El nuevo proyecto, según el registro mercantil, se puso en marcha a principios de julio como filial de Bafimar, sociedad que hasta ahora gestionaba las fincas agrícolas y cinegéticas de la familia Botín en Piedrabuena y Puebla de Don Rodrigo (Ciudad Real). Precisamente en esa provincia se localizan importantes reservas de wolframio y otros minerales que Bruselas ha catalogado como críticos para reducir la dependencia de China. La Comisión Europea ha dado luz verde a siete proyectos extractivos en España, uno de ellos en territorio manchego y a escasa distancia de las propiedades de la presidenta del Santander.

La sede de Geofimar se encuentra en un edificio del centro de Madrid donde Botín concentra gran parte de sus sociedades. Allí también tiene domiciliado Cronje, su vehículo inversor con el que gestiona la participación accionarial que mantiene en el banco y que el pasado año dejó atrás las pérdidas gracias al buen comportamiento bursátil del grupo cántabro. Con los 33,84 millones de acciones que posee —equivalentes al 0,227 % del capital—, su fortuna ligada a la entidad supera los 250 millones de euros.

La gestión de la nueva minera ha sido confiada a personas de su círculo más cercano. Además de la propia Botín, figuran como administradores José María Morencia, María Concepción Camarena y María Isabel Anguera-Sojo, junto con su hermano Javier Botín. Esta fórmula repite la estructura de otras firmas de su entramado patrimonial, en el que también destacan Pérgamo Inversiones y Oquendo, traspasada en 2023 a su hijo mayor, Felipe Morenés.

La entrada de Botín en el sector minero no es un hecho aislado. En los últimos ejercicios ha invertido en proyectos con alto potencial, como la compra de una participación minoritaria en una plataforma francesa especializada en energías renovables e inteligencia artificial. A través de Cronje desembolsó más de 55.000 euros en acciones de CO2 AI, confirmando su interés por actividades alineadas con las grandes transformaciones económicas.
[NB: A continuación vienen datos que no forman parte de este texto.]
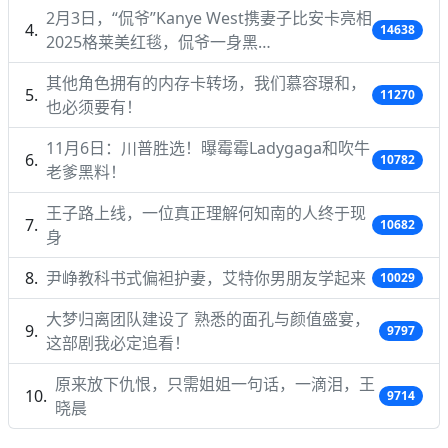
2月3日，“侃爷”Kanye West携妻子比安卡亮相
14638
2025格莱美红毯，侃爷一身黑…
其他角色拥有的内存卡转场，我们慕容璟和，
11270
也必须要有！
11月6日：川普胜选！曝霉霉Ladygaga和吹牛
10782
老爹黑料！
王子路上线，一位真正理解何知南的人终于现
10682
身
尹峥教科书式偏袒护妻，艾特你男朋友学起来
10029
大梦归离团队建设了 熟悉的面孔与颜值盛宴，
9797
这部剧我必定追看！
原来放下仇恨，只需姐姐一句话，一滴泪，王
9714
晓晨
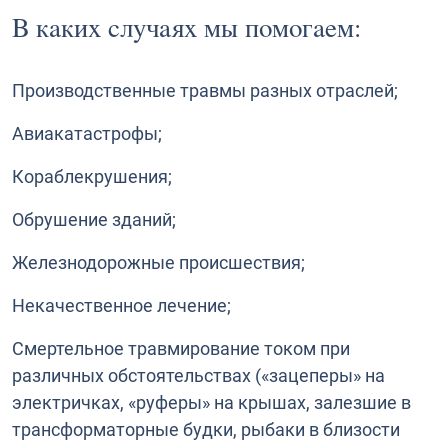
В каких случаях мы помогаем:
Производственные травмы разных отраслей;
Авиакатастрофы;
Кораблекрушения;
Обрушение зданий;
Железнодорожные происшествия;
Некачественное лечение;
Смертельное травмирование током при
различных обстоятельствах («зацеперы» на
электричках, «руферы» на крышах, залезшие в
трансформаторные будки, рыбаки в близости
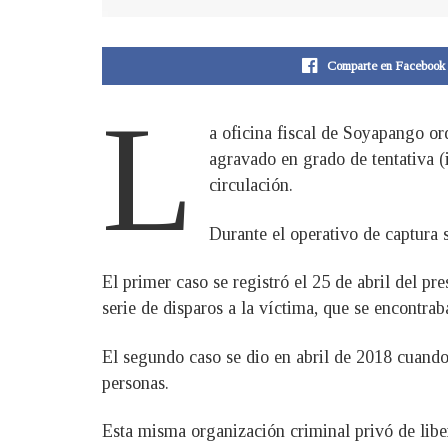
Comparte en Facebook
L
a oficina fiscal de Soyapango or
agravado en grado de tentativa (i
circulación.
Durante el operativo de captura 
El primer caso se registró el 25 de abril del 
serie de disparos a la víctima, que se encontra
El segundo caso se dio en abril de 2018 cuand
personas.
Esta misma organización criminal privó de libe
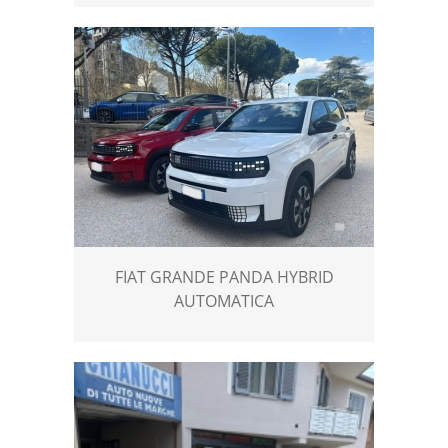
FIAT GRANDE PANDA HYBRID
AUTOMATICA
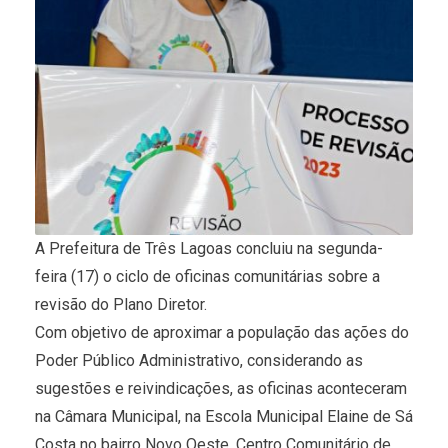
A Prefeitura de Três Lagoas concluiu na segunda-
feira (17) o ciclo de oficinas comunitárias sobre a
revisão do Plano Diretor.
Com objetivo de aproximar a população das ações do
Poder Público Administrativo, considerando as
sugestões e reivindicações, as oficinas aconteceram
na Câmara Municipal, na Escola Municipal Elaine de Sá
Costa no bairro Novo Oeste, Centro Comunitário de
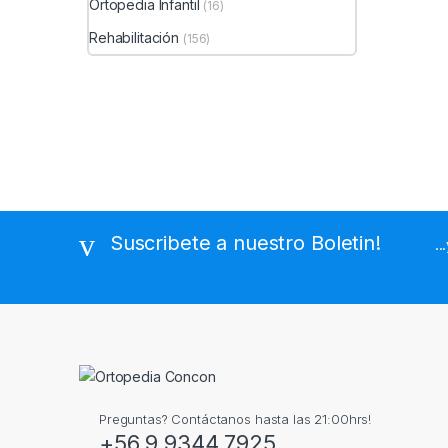
Ortopedia Infantil
(16)
Rehabilitación
(156)
Suscribete a nuestro Boletin!
..
Preguntas? Contáctanos hasta las 21:00hrs!
+56 9 9344 7925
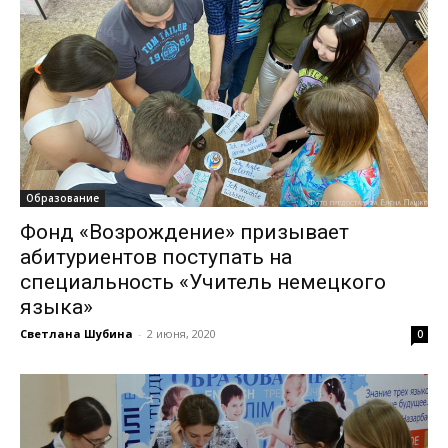
Образование
Фонд «Возрождение» призывает
абитуриентов поступать на
специальность «Учитель немецкого
языка»
Светлана Шубина
-
2 июня, 2020
0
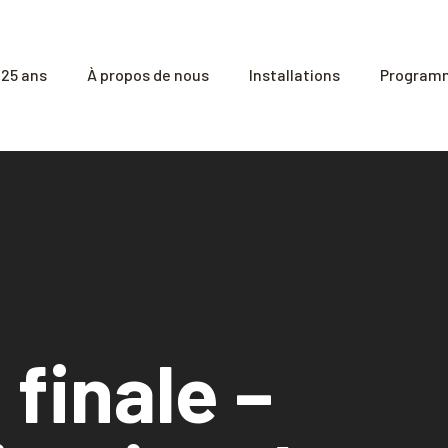
25 ans
À propos de nous
Installations
Programm
 finale –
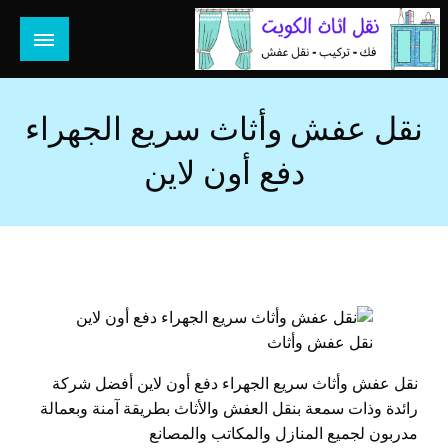
لتخطي
لى
لمحتوى
هل تبحث عن أفضل خدمات بالكويت؟ خدمة فك نقل تركيب صيانة
هل تبحث
تصليح جميع الخدمات المنزلية في الكويت
نقل عفش وأثاث سريع الجهراء
دفع أون لاين
نقل عفش وأثاث
نقل عفش وأثاث سريع الجهراء دفع أون لاين أفضل شركة
رائدة وذات سمعة بنقل العفش والأثاث بطريقة آمنة وبعمالة
مدربون لجميع المنازل والمكاتب والمصانع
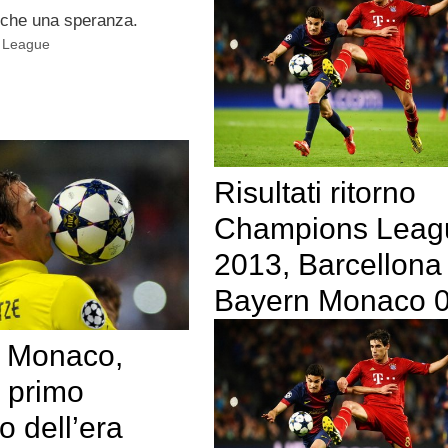
 che una speranza.
 League
Risultati ritorno
Champions Leag
2013, Barcellona
Bayern Monaco 0
 Monaco,
 primo
o dell’era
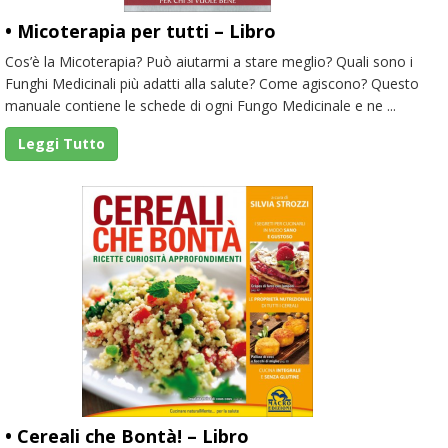
• Micoterapia per tutti – Libro
Cos’è la Micoterapia? Può aiutarmi a stare meglio? Quali sono i
Funghi Medicinali più adatti alla salute? Come agiscono? Questo
manuale contiene le schede di ogni Fungo Medicinale e ne ...
Leggi Tutto
• Cereali che Bontà! – Libro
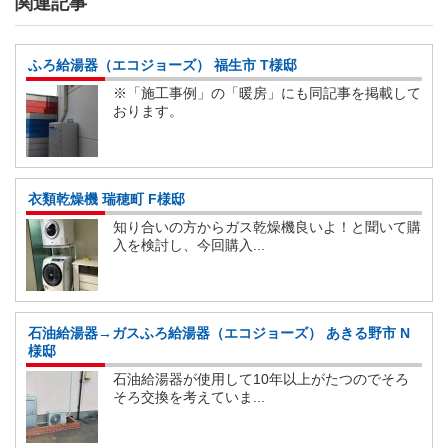
関連記事
ふろ給湯器（エコジョーズ） 福生市 T様邸
※「施工事例」の「暖房」にも同記事を掲載して
おります。
衣類乾燥機 瑞穂町 F様邸
知り合いの方からガス乾燥機良いよ！と聞いて購
入を検討し、今回購入...
石油給湯器→ガスふろ給湯器（エコジョーズ） あきる野市 N
様邸
石油給湯器が使用して10年以上がたつのでそろ
そろ交換を考えていま...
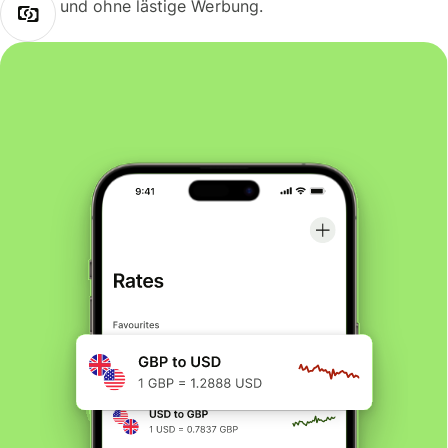
und ohne lästige Werbung.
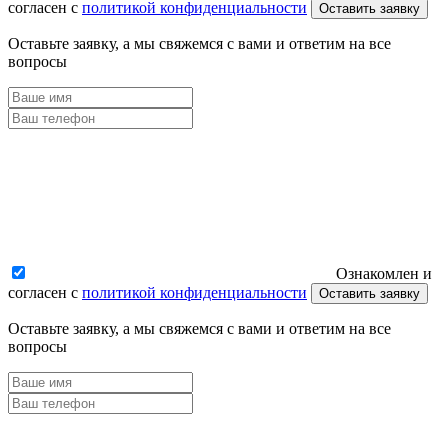
согласен с
политикой конфиденциальности
Оставить заявку
Оставьте заявку, а мы свяжемся с вами и ответим на все
вопросы
Ознакомлен и
согласен с
политикой конфиденциальности
Оставить заявку
Оставьте заявку, а мы свяжемся с вами и ответим на все
вопросы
Bafimar, la matriz agrícola, no atraviesa sin embargo su mejor momento financiero. En 2024 registró pérdidas por más de 263.000 euros, frente a los beneficios de 11.600 del año anterior, debido a la caída de ingresos y al aumento de costes. Aun así, el valor de sus activos se ha disparado un 11 % en sólo doce meses hasta alcanzar los 54 millones, gracias a la revalorización de sus tierras y otros bienes.

Con la puesta en marcha de Geofimar, la presidenta del Santander refuerza su apuesta por sectores estratégicos en los que España dispone de grandes recursos sin explotar, al tiempo que sigue ampliando un entramado empresarial que va mucho más allá de la banca.